Last week, Gourmet Food Holdings, owner of Rosella Foods, Pitango and Waterwheel, was placed into receivership, putting 275 jobs in jeopardy across New South Wales, Victoria and Auckland, New Zealand. At the time, the receivers said that the workers’ future employment could not be guaranteed.
However, Jim Sarantinos, a partner of Ferrier Hodgson, Gourmet’s receiver, has since stated that he is confident that the businesses will be able to continue trading at least in the short-term.
“Given the level of interest in the business among potential buyers, I have an increasing degree of confidence that the group has a future,” he said. “A sale is the key to the long-term future of the business.”
Sarantinos speculated that support from customers and suppliers had led him to anticipate that the group would remain a going concern, although he made clear that continuing support would be vital for the future of the business.
So far, he has received almost 100 expressions of interest from potential buyers, who were considering buying all or part of the business.
Although Gourmet is in dire shape, it is likely that all staff will be paid in full, regardless of the outcome of receivership, Sarantinos said.
Meanwhile, AusVeg, the national industry body representing 9,000 Australian vegetable and potato growers, said the fate of Rosella was deeply troubling for the industry, and is the latest in a long line of failures among food companies.
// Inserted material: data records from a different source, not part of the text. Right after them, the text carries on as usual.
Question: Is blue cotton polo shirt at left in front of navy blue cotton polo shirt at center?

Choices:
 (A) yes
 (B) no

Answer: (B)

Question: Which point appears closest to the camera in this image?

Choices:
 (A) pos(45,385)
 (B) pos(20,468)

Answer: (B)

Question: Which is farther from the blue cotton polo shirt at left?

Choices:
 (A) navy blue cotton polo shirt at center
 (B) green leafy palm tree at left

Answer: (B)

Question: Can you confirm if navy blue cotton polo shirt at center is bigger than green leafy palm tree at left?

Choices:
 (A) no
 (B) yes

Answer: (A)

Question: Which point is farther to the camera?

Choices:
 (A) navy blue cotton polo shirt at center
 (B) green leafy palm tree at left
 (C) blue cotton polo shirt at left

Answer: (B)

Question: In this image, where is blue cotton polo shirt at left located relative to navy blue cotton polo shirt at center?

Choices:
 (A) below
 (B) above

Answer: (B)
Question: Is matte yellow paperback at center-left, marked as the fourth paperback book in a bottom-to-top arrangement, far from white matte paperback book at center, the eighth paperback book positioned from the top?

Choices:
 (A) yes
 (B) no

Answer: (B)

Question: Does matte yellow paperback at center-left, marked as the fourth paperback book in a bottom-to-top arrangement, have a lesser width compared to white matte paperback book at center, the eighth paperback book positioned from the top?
“The loss of yet another food processor could have large ramifications for the Australian food production sector, which is already struggling as a result of the high dollar and cheap processed food products being imported from overseas,” said Hugh Gurney, an AusVeg spokesman.
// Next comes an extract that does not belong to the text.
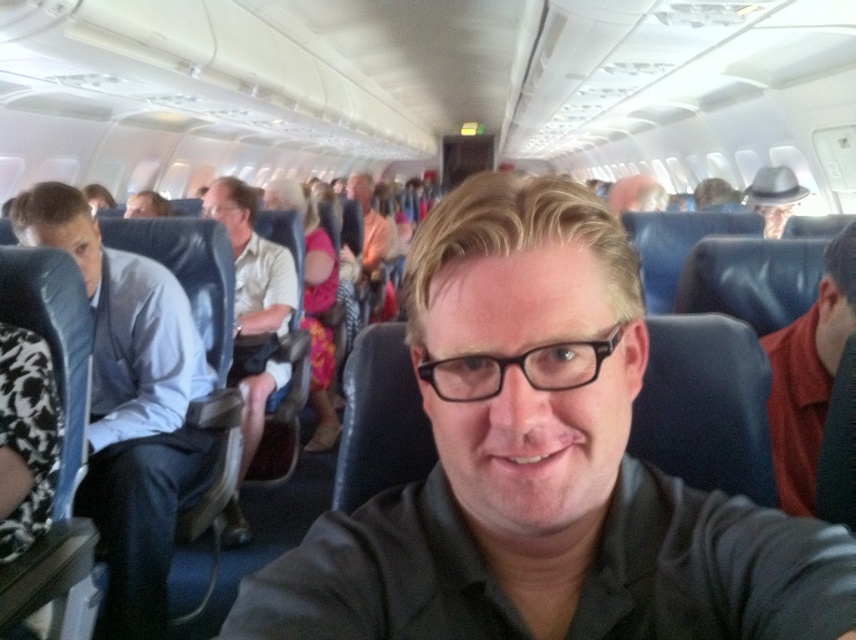 Consider the image. You are a flight attendant checking the height of passengers for safety reasons. You need to know which passenger is shorter between the red shirt at right and the light beige shirt at center. Which one should you measure first?

The red shirt at right is shorter than the light beige shirt at center, so you should measure the red shirt at right first since it is the shorter one.

You are seated in an airplane cabin and notice two passengers in front of you. One is wearing a light blue shirt at left, and the other is wearing a light beige shirt at center. If you want to reach for your bag stored in the overhead compartment, which passenger might block your access more due to their clothing width?

The light blue shirt at left might be wider than the light beige shirt at center, so reaching for your bag might be more obstructed by the passenger in the light blue shirt at left.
“The past 18 months have seen the collapse or closure of a number of prominent vegetable growing and processing operations in Australia and we hope that this fate can be avoided with Rosella.”
He said that AusVeg was keen to work with the federal government to ensure greater support for local food production.
“Without support Australia may lose the ability to grow and process food in the future, placing food security at risk,” added Gurney.
"It is shocking to think of a food industry in Australia without a classic Australian brand such as Rosella, and action is desperately required to reverse this trend before all of our food is produced overseas," Gurney said.